Professors
David Fleet
(fleet@cs.toronto.edu)
Office: Pratt 391
Office hours: Thursdays, 3-4pm (or send email for appointments)
Allan Jepson
(jepson@cs.toronto.edu)
Office: Pratt 283D
Office hours: TBA (or send email for appointments)
Synopsis
Introduction to vision, visual processes, and image understanding.
Scene lighting and reflectance models. Camera system geometry and
image acquisition. The robust estimation of edges, lines, and regions.
Perceptual organization. View-based image models. Image matching and
the estimation of motion in image sequences. Multi-view geometry.
Projective and metric reconstructions. Markov random fields.
Object recognition.
The main course web site will maintain a calendar to specify when specific
topics will be covered.
Required Background
The student is also expected to be comfortable with elementary probability
and statistics, linear algebra, elementary geometry, and vector calculus
(including partial differentiation).
It is also assumed that the student is comfortable programming, and will
be expected to rapidly learn to use Matlab.
Course Texts
The majority of the course material will be provided as a collection of
course lecture notes that will be posted on the course web site each week.

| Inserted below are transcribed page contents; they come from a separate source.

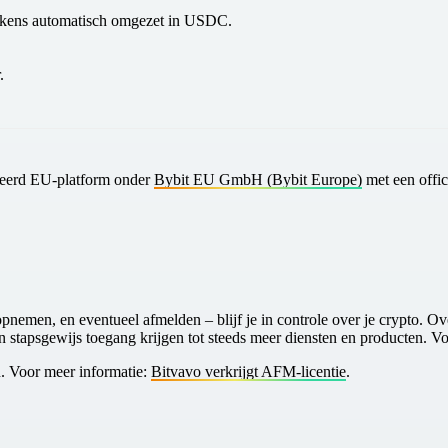
tokens automatisch omgezet in USDC.
.
leerd EU‑platform onder
Bybit EU GmbH
(Bybit Europe)
met een offic
pnemen, en eventueel afmelden – blijf je in controle over je crypto. Ov
en stapsgewijs toegang krijgen tot steeds meer diensten en producten. V
. Voor meer informatie:
Bitvavo verkrijgt AFM-licentie
.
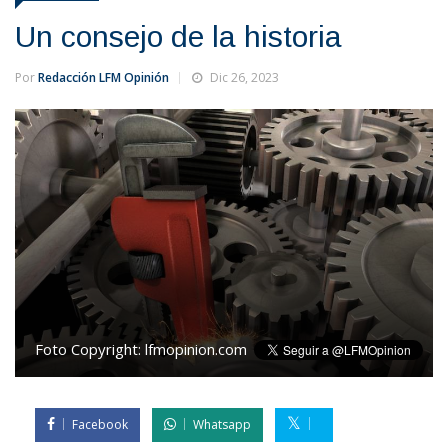
Un consejo de la historia
Por
Redacción LFM Opinión
Dic 26, 2023
Foto Copyright:
lfmopinion.com
Facebook
Whatsapp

There is a recommended textbook for the course:
D. Forsyth and J. Ponce, Computer Vision, A Modern Approach, Prentice Hall, 2003.
This book is not required for the course per se, but it is a
reasonable book to buy for anyone serious about vision, and it complements
the course notes.
Grading
The grading for the course will be based on assignments (worth 60%
in total), and a three (3) hour final exam (worth 40%).
Exams from previous years are available
here.
Assignments
Assignments involve both theoretical problems as well as programming
problems. The programming will be done in the well-known Matlab language.
We will arrange for you to get accounts which provide you access to Matlab.
Descriptions of the different assignments will be provided on the main course
web site as they become available.
Late Assignments:
will be penalized 10% of the available
marks per day up to a maximum of three days. Beyond this, no extensions
will be granted on homework assignments, except in extreme cases
(e.g.
medical reasons). Please plan ahead.